When a defendant challenges the admissibility of his statement, the
State must prove the voluntariness of the statement beyond a reasonable
doubt. Carter v. State, 730 N.E.2d 155, 157 (Ind. 2000); Schmitt v. State,
730 N.E.2d 147, 148 (Ind. 2000). When a defendant makes such a challenge,
the decision to admit the statement is left to the sound discretion of the
trial court. Horan v. State, 682 N.E.2d 502, 509 (Ind. 1997). In making
its determination, the trial court weighs the evidence to ensure that a
confession was not obtained “through inducement, violence, threats or other
improper influences so as to overcome the free will of the accused.” Ellis
v. State, 707 N.E.2d 797, 801 (Ind. 1999)

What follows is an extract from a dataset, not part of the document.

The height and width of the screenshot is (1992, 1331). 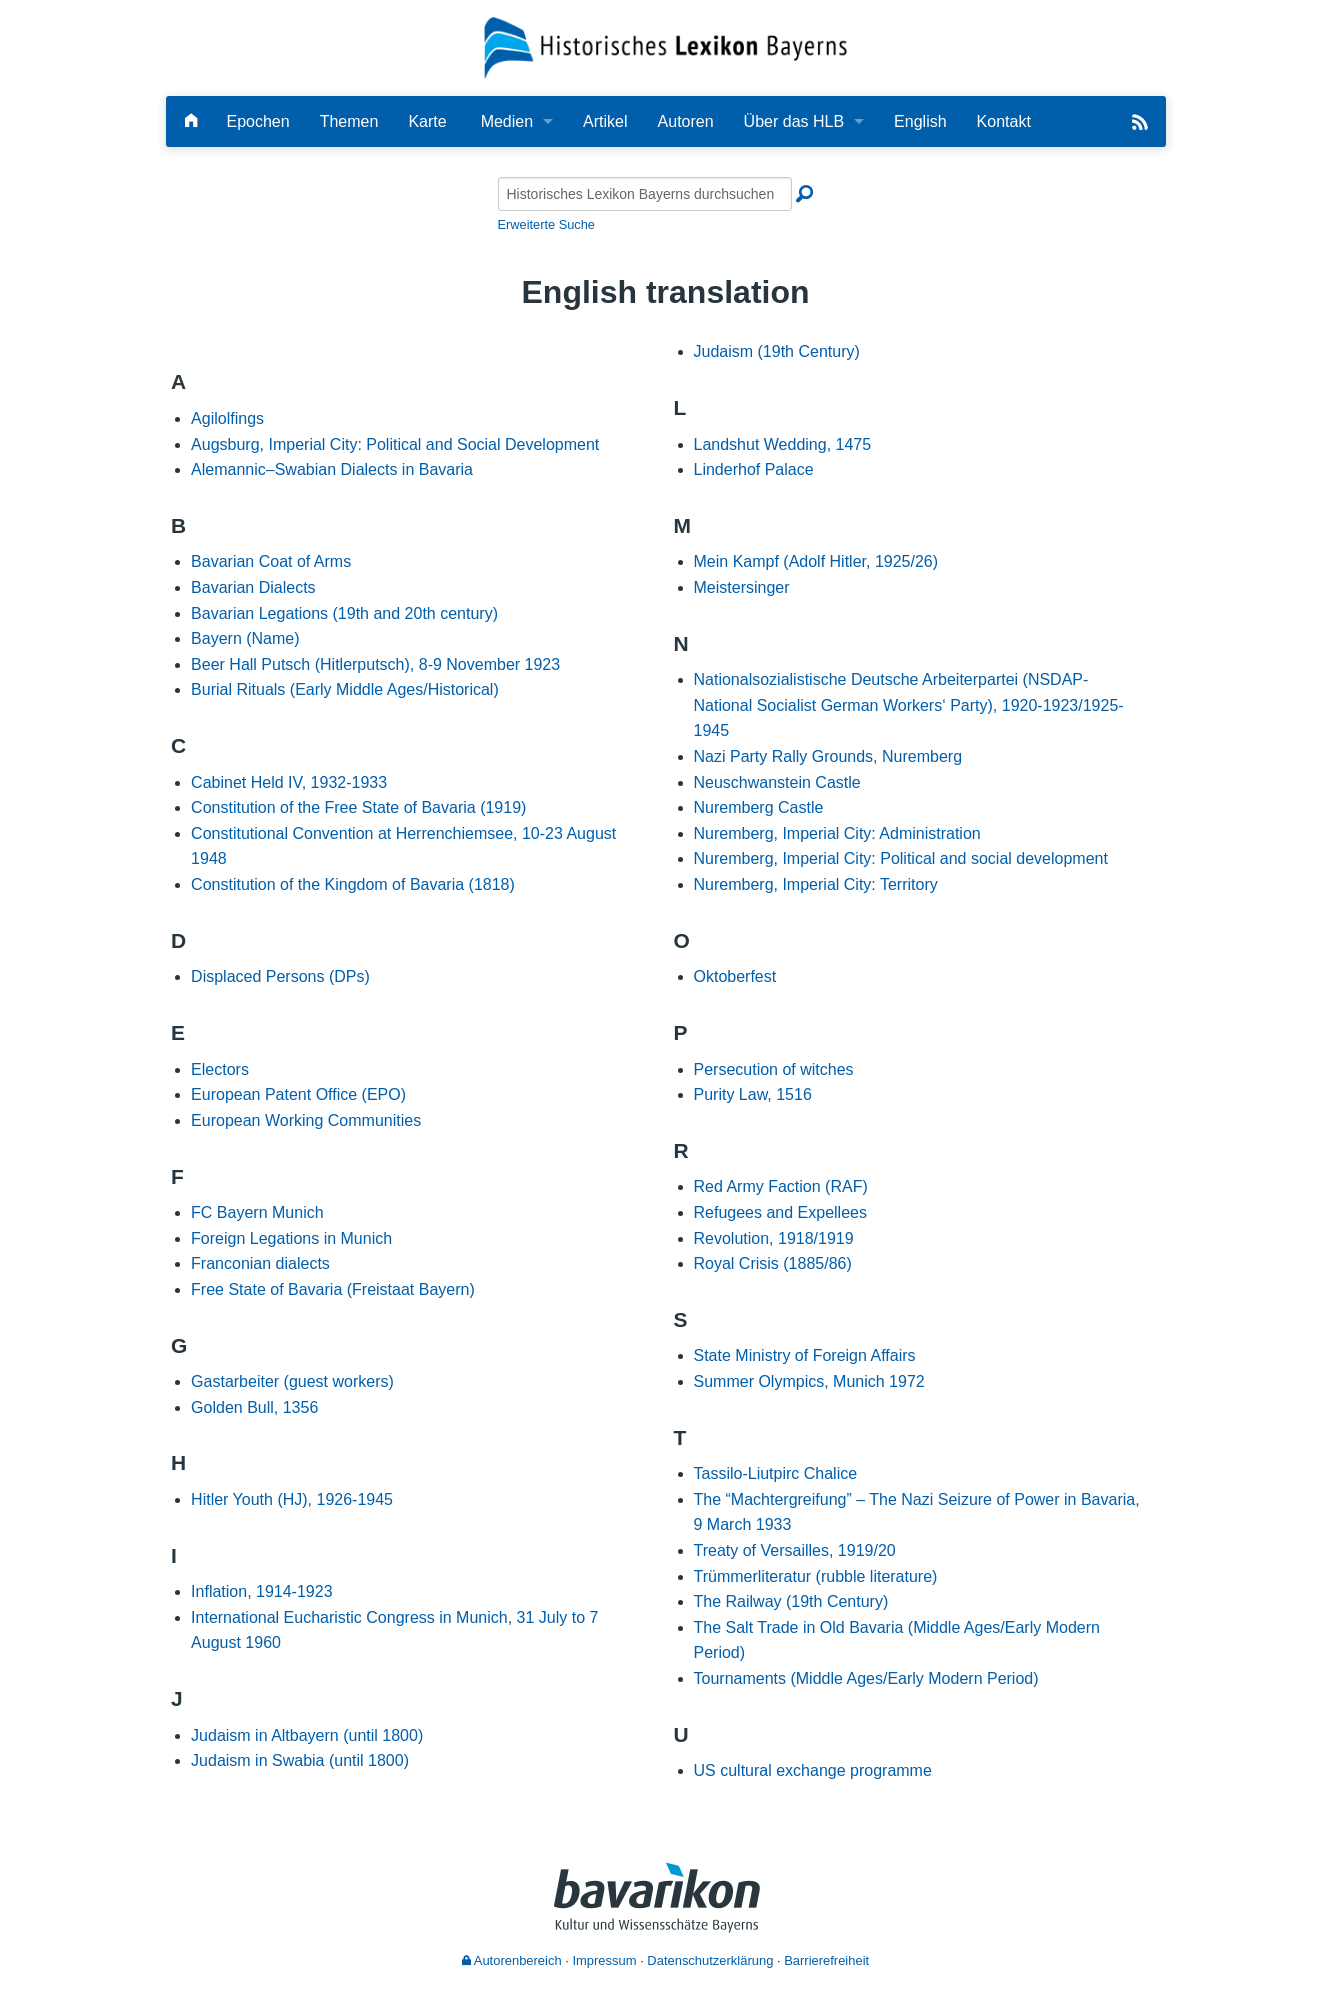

(quoting Collins v. State, 509 N.E.2d 827, 830 (Ind. 1987)). A trial
court’s finding of voluntariness will be upheld if the record discloses
substantial evidence of probative value that supports the trial court’s
decision. Kahlenbeck v. State, 719 N.E.2d 1213, 1216 (Ind. 1999). This
Court will not reweigh the evidence, and conflicting evidence is viewed
most favorably to the trial court’s ruling. Haak v. State, 695 N.E.2d 944,
948 (Ind. 1998).
Concerning Turner’s first claim, we have held that the presence of
guns at the scene of an arrest is not evidence of coercion, but merely
cautious police procedure. Bluitt v. State, 269 Ind. 438, 447, 381 N.E.2d
458, 464 (1978). As for his second claim, Detective Beavers denied raising
his voice to Turner or calling him a liar. R. at 237-38. He also denied
mentioning Turner’s brother. R. at 237. Detective Beavers was not
questioned about alleged statements concerning any other member of Turner’s
family.
Even though Turner’s testimony and the testimony of his sister and
mother supported Turner’s claim that his family was threatened, the trial
court was not bound to credit Turner’s testimony or the testimony of his
family members. See Warner v. State, 579 N.E.2d 1307, 1310 (Ind. 1991).
In any event, the critical inquiry here is whether the alleged police
conduct overbore Turner’s will, thus rendering his statement involuntary.
Lynch v. State, 632 N.E.2d 341, 343 (Ind. 1994). The fact that Turner
signed a waiver of rights weighs in favor of the conclusion that his
statement was indeed voluntary. See Heavrin v. State, 675 N.E.2d 1075,
1081 (Ind. 1996) (signing a waiver of rights form provides some indication
that a defendant’s confession was made voluntarily). We also find
persuasive that both in the written waiver and audio-taped interview Turner
acknowledged that he was neither threatened nor
coerced into giving a statement. Turner’s contrary claim on appeal amounts
to an invitation for this Court to reweigh the evidence. We decline.
Thus, the trial court did not abuse its discretion by admitting Turner’s
statement into evidence.
Conclusion
We affirm the judgment of the trial court.
SHEPARD, C.J., and DICKSON, SULLIVAN and BOEHM, JJ., concur.